Updated: Apr 11
INGREDIENTS FOR THE DOGS
· Eight ¼ LBS. Knockwurst or Large (1/4 LBS.) Kosher Hot Dogs
· 8 Hot Dog Buns.
· 8 Slices of Bacon
· 2 Avocados, Peeled, Pitted and Sliced Thin.
· 1 Cup of Crumbled Potato Chips. I prefer BBQ flavored but Plain works too.
· ½ Cup of Sliced Pickled Jalapenos.
· Mayonnaise in a squeeze bottle
· A few Sprigs of Fresh Cilantro
· 1 8 Ounce can of Pinto Beans, rinsed and drained and mixed with 2 TSP. Spice Spice Baby’s Bring on the Sazon seasoning
INGREDIENTS FOR THE PICO DE GALLO:
· 1 Large Beefsteak Tomato, Diced.
· ½ of a Sweet Yellow Onion (like a Vidalia), Peeled and Diced.
· 2 TBS Minced Garlic
· ¼ Cup of Lime Juice or 1 Fresh Lime-Juiced.
· 2 TBS Fresh Chopped Cilantro
· 1 TSP Salt
· ½ Small Fresh Jalapeno or Serano Pepper-De-Seeded and Minced (Optional).
· 1 TBS. Spice Spice Baby’s South by Southwest Seasoning
1. In a large mixing bowl, combine all the ingredients for the Pico De Gallo. You can make the Pico up to 8 hours in advance of serving, I prefer to do it an hour or two in advance. That way the ingredients stay crisp and fresh while allowing the flavor to develop properly.
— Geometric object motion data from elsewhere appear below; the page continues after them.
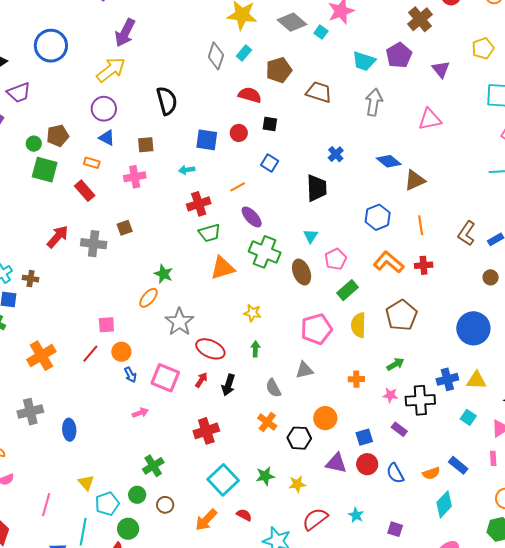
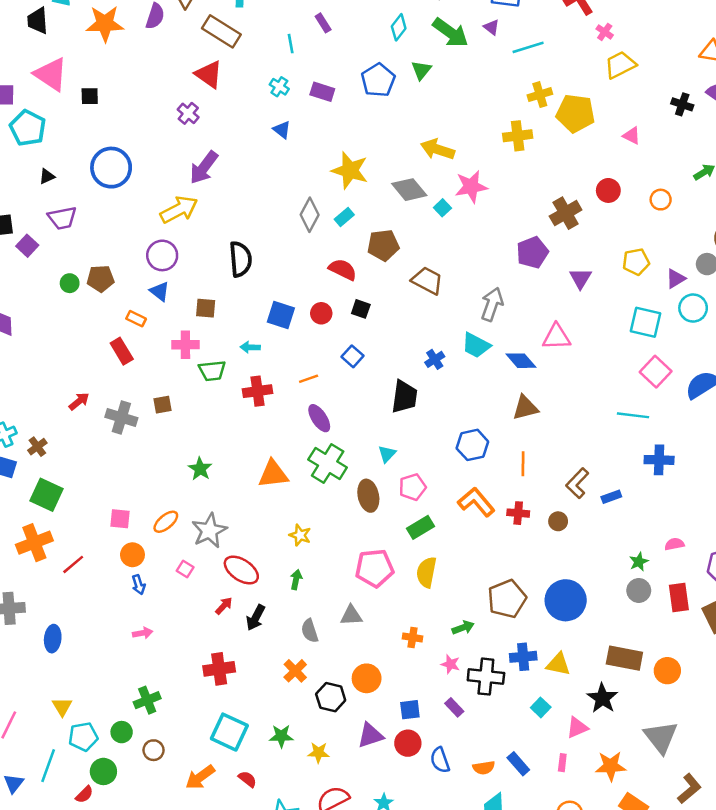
cyan trapezoid: (364, 61) -> (476, 345), moved
blue diamond: (389, 161) -> (521, 361), moved
green square: (45, 170) -> (46, 495), moved
green trapezoid: (210, 233) -> (212, 371), moved
red arrow: (58, 237) -> (79, 401), size x0.7
brown circle: (491, 277) -> (558, 521), moved
brown cross: (31, 279) -> (37, 447), turned 35
orange ellipse: (148, 298) -> (166, 522), moved
brown pentagon: (401, 315) -> (507, 599), moved
red line: (90, 354) -> (73, 564), moved
pink square: (165, 378) -> (185, 569), moved, size x0.5
purple triangle: (336, 463) -> (370, 735), turned -40
cyan square: (223, 480) -> (229, 732), turned -32

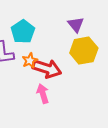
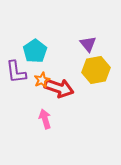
pink arrow: (43, 94) -> (45, 119), moved

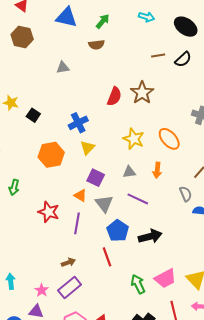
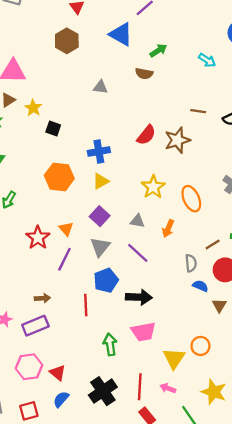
brown line: (158, 56) -> (198, 111), moved
black square: (33, 115) -> (53, 129), turned -32
orange triangle: (80, 195) -> (66, 229), moved
pink trapezoid: (165, 278) -> (143, 332), moved

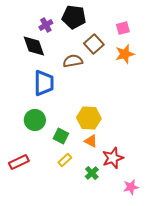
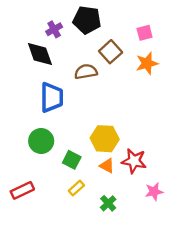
red star: (113, 158) -> (134, 161), moved, turned 30
pink star: (131, 187) -> (154, 192), moved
2. Turn on the Grill to a medium heat.
3. Take one slice of the bacon and wrap it around the middle of the hot dog. (You might prefer two slices per dog). I use toothpicks that I have soaked in water to hold the bacon in place when I grill.
4. Grill the wrapped dogs on the grill. Turning after about 7 minutes. They will need a total of 15-20 minutes on the grill for the Turkey Bacon to cook all the way through.
5. Grill the buns for about 30 seconds on the grill.
6. Remove the toothpicks from the dogs.
7. Assemble the Dogs as Follows: Bun, Beans, Wrapped Dog, Avocados, Pico De Gallo, Chips, Jalapenos, Cilantro Sprigs and then Mayo.